According to the most recent S&P/Experian Consumer Credit Default Indices, auto loan defaults edged lower by 0.69 percent to an index reading of 2.04 percent. Back in June, the rate stood at 1.6 percent.

Looking at vehicle loans on a year-over-year comparison, the September decline registered at 13.29 percent.

Officials also discovered defaults on both second mortgages and bank-card loans dropped by double digits in September. For second mortgages, the reading went down to 2.13 percent, a decline of 10.83 percent. For bank card loans, the index mark slid to 7.04 percent, a 10.53-percent decrease.

First mortgages decreased, too, moving down to 3.01 percent. Officials determined that was a decline of 4.47 percent.

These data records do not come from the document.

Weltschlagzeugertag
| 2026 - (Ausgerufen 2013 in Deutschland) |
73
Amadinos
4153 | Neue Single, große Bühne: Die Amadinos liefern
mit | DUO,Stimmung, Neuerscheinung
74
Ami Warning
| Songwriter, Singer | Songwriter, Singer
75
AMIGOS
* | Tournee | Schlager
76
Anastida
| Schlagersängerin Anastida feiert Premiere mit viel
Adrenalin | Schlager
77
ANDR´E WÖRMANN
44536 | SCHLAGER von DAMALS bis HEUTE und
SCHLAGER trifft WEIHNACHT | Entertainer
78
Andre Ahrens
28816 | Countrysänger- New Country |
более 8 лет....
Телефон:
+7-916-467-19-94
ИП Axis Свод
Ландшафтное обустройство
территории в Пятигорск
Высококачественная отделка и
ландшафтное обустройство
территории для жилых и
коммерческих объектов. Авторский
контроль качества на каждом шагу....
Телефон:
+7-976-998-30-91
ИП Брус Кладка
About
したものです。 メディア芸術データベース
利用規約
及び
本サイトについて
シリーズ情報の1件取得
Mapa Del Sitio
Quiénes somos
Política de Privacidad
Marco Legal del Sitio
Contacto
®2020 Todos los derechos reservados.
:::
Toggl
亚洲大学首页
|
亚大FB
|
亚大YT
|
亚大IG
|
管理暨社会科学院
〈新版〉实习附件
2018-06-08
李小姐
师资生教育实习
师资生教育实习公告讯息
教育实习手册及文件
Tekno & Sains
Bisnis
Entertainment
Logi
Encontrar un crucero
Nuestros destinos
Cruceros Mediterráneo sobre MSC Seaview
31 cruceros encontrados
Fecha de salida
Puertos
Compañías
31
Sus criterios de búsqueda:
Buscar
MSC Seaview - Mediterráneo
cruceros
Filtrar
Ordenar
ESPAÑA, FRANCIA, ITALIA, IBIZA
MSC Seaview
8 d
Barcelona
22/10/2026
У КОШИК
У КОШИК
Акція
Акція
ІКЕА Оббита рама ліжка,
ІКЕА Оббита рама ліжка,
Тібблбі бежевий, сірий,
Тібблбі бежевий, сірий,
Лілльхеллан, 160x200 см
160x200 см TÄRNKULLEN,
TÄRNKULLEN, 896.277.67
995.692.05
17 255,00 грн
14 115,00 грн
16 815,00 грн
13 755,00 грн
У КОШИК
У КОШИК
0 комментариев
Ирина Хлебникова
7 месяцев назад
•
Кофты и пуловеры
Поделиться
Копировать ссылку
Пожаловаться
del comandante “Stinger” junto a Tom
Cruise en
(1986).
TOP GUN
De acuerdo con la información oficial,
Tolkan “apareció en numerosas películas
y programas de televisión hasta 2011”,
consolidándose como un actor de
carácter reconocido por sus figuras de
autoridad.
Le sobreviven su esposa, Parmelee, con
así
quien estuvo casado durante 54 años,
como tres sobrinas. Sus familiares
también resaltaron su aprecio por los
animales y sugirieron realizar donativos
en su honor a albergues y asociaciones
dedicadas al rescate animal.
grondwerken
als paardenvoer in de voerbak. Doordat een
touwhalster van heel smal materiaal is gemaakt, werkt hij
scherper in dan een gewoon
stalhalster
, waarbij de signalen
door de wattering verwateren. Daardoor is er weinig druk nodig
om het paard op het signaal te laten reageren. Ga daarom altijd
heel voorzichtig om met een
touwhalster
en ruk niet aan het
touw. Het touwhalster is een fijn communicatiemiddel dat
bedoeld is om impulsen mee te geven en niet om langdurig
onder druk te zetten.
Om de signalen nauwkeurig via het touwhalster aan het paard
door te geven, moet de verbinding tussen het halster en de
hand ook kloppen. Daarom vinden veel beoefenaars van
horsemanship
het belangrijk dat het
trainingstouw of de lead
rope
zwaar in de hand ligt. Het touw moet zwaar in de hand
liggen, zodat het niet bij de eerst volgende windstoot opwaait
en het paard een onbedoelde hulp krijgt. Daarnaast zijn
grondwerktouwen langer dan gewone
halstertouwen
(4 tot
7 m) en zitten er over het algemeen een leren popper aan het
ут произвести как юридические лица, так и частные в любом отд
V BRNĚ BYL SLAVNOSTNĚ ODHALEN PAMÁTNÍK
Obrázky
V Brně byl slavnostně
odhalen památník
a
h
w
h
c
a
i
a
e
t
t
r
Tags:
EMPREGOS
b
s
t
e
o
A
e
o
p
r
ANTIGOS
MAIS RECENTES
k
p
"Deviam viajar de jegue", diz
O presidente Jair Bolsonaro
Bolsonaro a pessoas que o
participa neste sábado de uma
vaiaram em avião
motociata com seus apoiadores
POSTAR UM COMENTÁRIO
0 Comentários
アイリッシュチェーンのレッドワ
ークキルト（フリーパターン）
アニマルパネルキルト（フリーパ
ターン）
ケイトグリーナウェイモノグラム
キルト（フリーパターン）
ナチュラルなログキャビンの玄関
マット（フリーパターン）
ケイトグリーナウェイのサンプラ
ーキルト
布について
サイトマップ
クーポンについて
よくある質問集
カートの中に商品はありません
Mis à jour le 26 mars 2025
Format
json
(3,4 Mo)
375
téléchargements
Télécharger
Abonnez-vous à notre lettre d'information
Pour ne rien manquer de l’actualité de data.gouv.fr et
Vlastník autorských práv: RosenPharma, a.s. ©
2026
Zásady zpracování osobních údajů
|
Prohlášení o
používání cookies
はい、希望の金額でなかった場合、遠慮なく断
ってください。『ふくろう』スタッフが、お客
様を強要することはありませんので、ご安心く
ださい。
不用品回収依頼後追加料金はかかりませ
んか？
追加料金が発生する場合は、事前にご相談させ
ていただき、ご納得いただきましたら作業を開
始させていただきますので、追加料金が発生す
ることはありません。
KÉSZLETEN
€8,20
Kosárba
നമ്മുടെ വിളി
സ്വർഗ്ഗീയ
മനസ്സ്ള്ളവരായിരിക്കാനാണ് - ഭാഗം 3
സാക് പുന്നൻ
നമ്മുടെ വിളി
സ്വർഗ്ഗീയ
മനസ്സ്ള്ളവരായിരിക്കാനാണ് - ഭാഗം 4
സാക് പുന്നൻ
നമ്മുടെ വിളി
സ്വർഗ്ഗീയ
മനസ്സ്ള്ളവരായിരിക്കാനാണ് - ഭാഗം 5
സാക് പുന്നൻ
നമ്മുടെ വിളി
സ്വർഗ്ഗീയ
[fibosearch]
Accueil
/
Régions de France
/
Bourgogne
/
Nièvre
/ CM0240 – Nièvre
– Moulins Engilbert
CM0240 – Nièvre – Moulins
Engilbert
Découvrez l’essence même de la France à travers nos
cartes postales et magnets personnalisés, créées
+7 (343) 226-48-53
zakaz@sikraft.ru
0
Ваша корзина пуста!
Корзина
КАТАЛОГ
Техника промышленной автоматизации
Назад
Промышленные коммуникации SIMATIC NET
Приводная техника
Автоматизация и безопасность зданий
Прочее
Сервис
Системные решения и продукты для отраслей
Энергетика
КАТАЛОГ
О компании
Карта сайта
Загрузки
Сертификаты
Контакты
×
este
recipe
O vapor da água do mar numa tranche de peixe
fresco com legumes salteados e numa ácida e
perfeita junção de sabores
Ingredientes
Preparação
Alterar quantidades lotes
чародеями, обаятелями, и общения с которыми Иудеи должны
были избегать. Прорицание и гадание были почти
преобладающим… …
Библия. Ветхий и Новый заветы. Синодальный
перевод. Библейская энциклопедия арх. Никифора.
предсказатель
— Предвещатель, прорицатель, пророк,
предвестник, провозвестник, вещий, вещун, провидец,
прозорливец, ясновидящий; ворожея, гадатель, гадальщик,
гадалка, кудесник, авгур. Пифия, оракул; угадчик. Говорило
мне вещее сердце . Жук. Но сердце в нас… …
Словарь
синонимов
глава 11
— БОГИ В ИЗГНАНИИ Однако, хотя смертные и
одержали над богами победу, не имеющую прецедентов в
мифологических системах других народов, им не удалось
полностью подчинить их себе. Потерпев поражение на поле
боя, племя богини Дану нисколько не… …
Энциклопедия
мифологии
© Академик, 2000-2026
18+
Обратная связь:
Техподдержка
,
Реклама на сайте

All told, the index's composite reading for September moved lower by 5.31 percent to 3.13 percent. That mark is 32.35 percent lower than a year ago.

Turning to a look at the latest index report by metropolitan area, the steepest month-over-month decline occurred in Los Angeles. S&P and Experian noted the city's index level finished at 3.48 percent, a mark 13.75 percent lower than August and 44.67 percent lower than last year at the same time.

Miami's reading was the highest among the five mentioned. It came in at 7.61 percent, down 9.13 percent from August and 40.30 percent from a year ago.

The others cities were:

—New York: 3.19 percent, down 5.23 percent from August and 31.97 percent from September 2009.

—Chicago: 3.56 percent, down 4.84 percent from August and 18.75 percent from September 2009.

—Dallas: 2.28 percent, down 9.83 percent from August and 33.33 percent from September 2009.

"The S&P/Experian Consumer Credit Default Indices are showing declining default rates at the national level for all categories, including auto loan defaults which had risen over the previous two months," explained Craig Feldman, director at S&P Indices.

"All five of the highlighted cities are showing declines as well, with Miami and Los Angeles continuing to show the largest year-over-year drop in default rates, as has been the trend for the last three months," Feldman added.